Fitting 3 folds for each of 10 candidates, totalling 30 fits


[Parallel(n_jobs=-1)]: Using backend LokyBackend with 4 concurrent workers.
[Parallel(n_jobs=-1)]: Done  30 out of  30 | elapsed:   22.4s finished


In [31]:
best_grid_randomsearch= random_grid_search.best_estimator_
best_grid_randomsearch


RandomForestRegressor(bootstrap=True, criterion='mse', max_depth=142,
                      max_features='auto', max_leaf_nodes=None,
                      min_impurity_decrease=0.0, min_impurity_split=None,
                      min_samples_leaf=1, min_samples_split=2,
                      min_weight_fraction_leaf=0.0, n_estimators=222,
                      n_jobs=None, oob_score=False, random_state=None,
                      verbose=0, warm_start=False)

In [32]:
y_pred_randomsearch = best_grid_randomsearch.predict(x_test)
mae_randomsearch = mean_absolute_error(y_test, y_pred_randomsearch)
r2_randomsearch=r2_score(y_test, y_pred_randomsearch)
print("The model performance for testing set from randomsearch search")
print("--------------------------------------")
print('mean absoulte error is {}'.format(mae_randomsearch))
print('R2 score is {}'.format(r2_randomsearch))
print('Improvement of {:0.2f}%.'.format( 100 * (r2_randomsearch- r2) / r2))
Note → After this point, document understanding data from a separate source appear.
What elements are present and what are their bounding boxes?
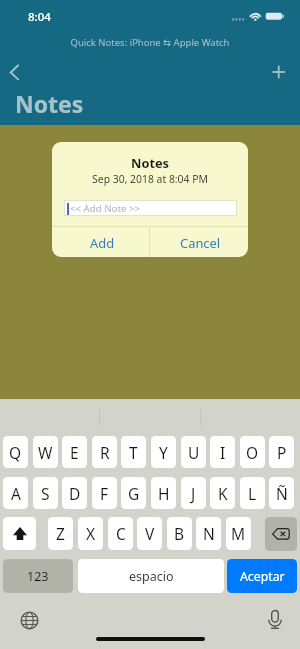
button[interactable]: Dictation (260, 605, 290, 635)
staticText: Aceptar (240, 568, 285, 585)
button[interactable]: I (210, 436, 235, 468)
button[interactable]: R (92, 436, 117, 468)
staticText: Add (90, 234, 115, 252)
staticText: P (277, 442, 287, 463)
button[interactable]: G (121, 477, 146, 509)
button[interactable]: J (181, 477, 206, 509)
staticText: U (188, 442, 200, 463)
staticText: I (220, 442, 226, 463)
staticText: N (203, 523, 215, 544)
staticText: A (11, 483, 21, 504)
button[interactable]: P (269, 436, 294, 468)
staticText: Notes (15, 88, 84, 119)
staticText: Sep 30, 2018 at 8:04 PM (52, 172, 248, 186)
staticText: D (69, 483, 81, 504)
button[interactable]: << Add Note >> (64, 200, 237, 216)
button[interactable]: X (78, 517, 103, 550)
button[interactable]: E (62, 436, 87, 468)
button[interactable]: Q (3, 436, 28, 468)
staticText: R (100, 442, 110, 463)
staticText: M (231, 523, 246, 544)
button[interactable]: F (92, 477, 117, 509)
button[interactable]: Change keyboard (14, 605, 44, 635)
button[interactable]: Cancel (150, 227, 248, 257)
staticText: Ñ (276, 483, 288, 504)
button[interactable]: Add note (264, 58, 294, 88)
staticText: Y (159, 442, 168, 463)
staticText: Z (56, 523, 65, 544)
staticText: T (129, 442, 138, 463)
button[interactable]: 123 (3, 559, 73, 593)
button[interactable]: S (33, 477, 58, 509)
staticText: X (86, 523, 96, 544)
button[interactable]: Add (52, 227, 149, 257)
button[interactable]: L (240, 477, 265, 509)
staticText: Notes (52, 154, 248, 171)
button[interactable] (3, 517, 36, 550)
staticText: Quick Notes: iPhone ⇆ Apple Watch (0, 36, 300, 49)
button[interactable]: C (108, 517, 133, 550)
staticText: G (128, 483, 140, 504)
staticText: K (218, 483, 228, 504)
staticText: Cancel (180, 234, 221, 252)
button[interactable]: espacio (78, 559, 224, 593)
staticText: E (70, 442, 79, 463)
button[interactable]: W (33, 436, 58, 468)
button[interactable]: Y (151, 436, 176, 468)
staticText: S (41, 483, 50, 504)
button[interactable]: N (196, 517, 221, 550)
staticText: Q (9, 442, 22, 463)
button[interactable]: Ñ (269, 477, 294, 509)
staticText: L (248, 483, 257, 504)
button[interactable]: K (210, 477, 235, 509)
staticText: 8:04 (28, 9, 51, 25)
staticText: B (174, 523, 185, 544)
staticText: C (116, 523, 126, 544)
button[interactable]: B (167, 517, 192, 550)
staticText: V (145, 523, 155, 544)
staticText: F (100, 483, 109, 504)
button[interactable]: H (151, 477, 176, 509)
button[interactable]: V (137, 517, 162, 550)
button[interactable]: M (226, 517, 251, 550)
button[interactable]: Z (48, 517, 73, 550)
staticText: H (158, 483, 170, 504)
staticText: O (246, 442, 259, 463)
button[interactable]: Aceptar (227, 559, 297, 593)
staticText: espacio (129, 568, 174, 585)
button[interactable]: A (3, 477, 28, 509)
button[interactable] (265, 517, 297, 551)
button[interactable]: Back (1, 58, 31, 88)
staticText: << Add Note >> (70, 202, 141, 215)
button[interactable]: O (240, 436, 265, 468)
staticText: J (191, 483, 196, 504)
staticText: W (38, 442, 53, 463)
button[interactable]: T (121, 436, 146, 468)
staticText: 123 (27, 568, 49, 585)
button[interactable]: U (181, 436, 206, 468)
button[interactable]: D (62, 477, 87, 509)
The model performance for testing set from randomsearch search
--------------------------------------
mean absoulte error is 2.2317832538420803
R2 score is 0.8558904773238419
Improvement of -0.19%.


#### Assigment: 
1. Change the hyperparameter values and check how the values in the best estimator changes and use it to predict for the test set.
2. Use the sklearn best score function to check the cross validated score of the best estimator.